Wide-field fluorescence frames acquired with the electron-multiplying charge-coupled device camera were first localized using ThunderSTORM41. Trajectories were obtained by applying the Crocker–Grier linking algorithm43 to the localization microscopy tables. We used the implementation of the algorithm provided by the Python package trackpy44. Briefly, for each localization event at a given frame, the algorithm links another event if it is found at the next frame within a specified search range. This search range was set to 120 nm in Fig. 2, as the probability of having a one-dimensional displacement exceeding this value is less than 1% according to the analysis shown in Fig. 2e.
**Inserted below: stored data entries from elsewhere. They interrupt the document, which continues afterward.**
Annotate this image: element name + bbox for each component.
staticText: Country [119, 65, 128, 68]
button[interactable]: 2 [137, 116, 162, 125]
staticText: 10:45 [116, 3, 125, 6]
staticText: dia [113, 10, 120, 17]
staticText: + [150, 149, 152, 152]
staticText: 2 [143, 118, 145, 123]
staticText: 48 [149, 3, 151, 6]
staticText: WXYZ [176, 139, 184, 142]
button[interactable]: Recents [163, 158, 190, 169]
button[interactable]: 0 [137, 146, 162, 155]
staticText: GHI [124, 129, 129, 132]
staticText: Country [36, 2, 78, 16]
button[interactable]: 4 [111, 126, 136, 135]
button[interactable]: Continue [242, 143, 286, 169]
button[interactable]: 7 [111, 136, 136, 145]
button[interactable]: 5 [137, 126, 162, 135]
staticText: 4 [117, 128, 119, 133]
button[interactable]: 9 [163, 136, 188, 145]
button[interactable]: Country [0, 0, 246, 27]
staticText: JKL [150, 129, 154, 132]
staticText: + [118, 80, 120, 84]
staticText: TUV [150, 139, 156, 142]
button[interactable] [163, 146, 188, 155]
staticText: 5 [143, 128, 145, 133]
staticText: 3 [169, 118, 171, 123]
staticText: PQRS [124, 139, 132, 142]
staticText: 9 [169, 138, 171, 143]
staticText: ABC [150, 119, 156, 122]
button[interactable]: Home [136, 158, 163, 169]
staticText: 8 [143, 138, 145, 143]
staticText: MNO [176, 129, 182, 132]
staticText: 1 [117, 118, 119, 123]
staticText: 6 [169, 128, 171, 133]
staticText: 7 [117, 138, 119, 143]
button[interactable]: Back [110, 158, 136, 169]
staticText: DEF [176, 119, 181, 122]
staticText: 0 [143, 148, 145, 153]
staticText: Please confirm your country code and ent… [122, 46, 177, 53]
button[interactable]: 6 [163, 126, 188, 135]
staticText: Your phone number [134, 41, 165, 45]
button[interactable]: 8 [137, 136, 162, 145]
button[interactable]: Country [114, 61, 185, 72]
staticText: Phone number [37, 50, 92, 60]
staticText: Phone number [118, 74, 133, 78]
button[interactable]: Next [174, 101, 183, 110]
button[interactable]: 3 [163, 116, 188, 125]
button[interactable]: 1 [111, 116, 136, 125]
In the statistical analysis of trajectories, the emitter position is described as a random variable of time X(t). The trajectory residence time on the crystal surface \({T}_{\,{{\mbox{res}}}\,}^{\rm{T}}\) corresponds to the duration of this single trajectory. The one-dimensional displacement probability distribution function is given by the PDF (x,τ) = P(X(t + τ) – X(t) = x). The residence times of the molecules at single-defect sites \({T}_{\,{{\mbox{res}}}\,}^{\rm{D}}\) were obtained using the same linking algorithm with a linking range of 35 nm (about twice the typical localization uncertainty) instead of 120 nm.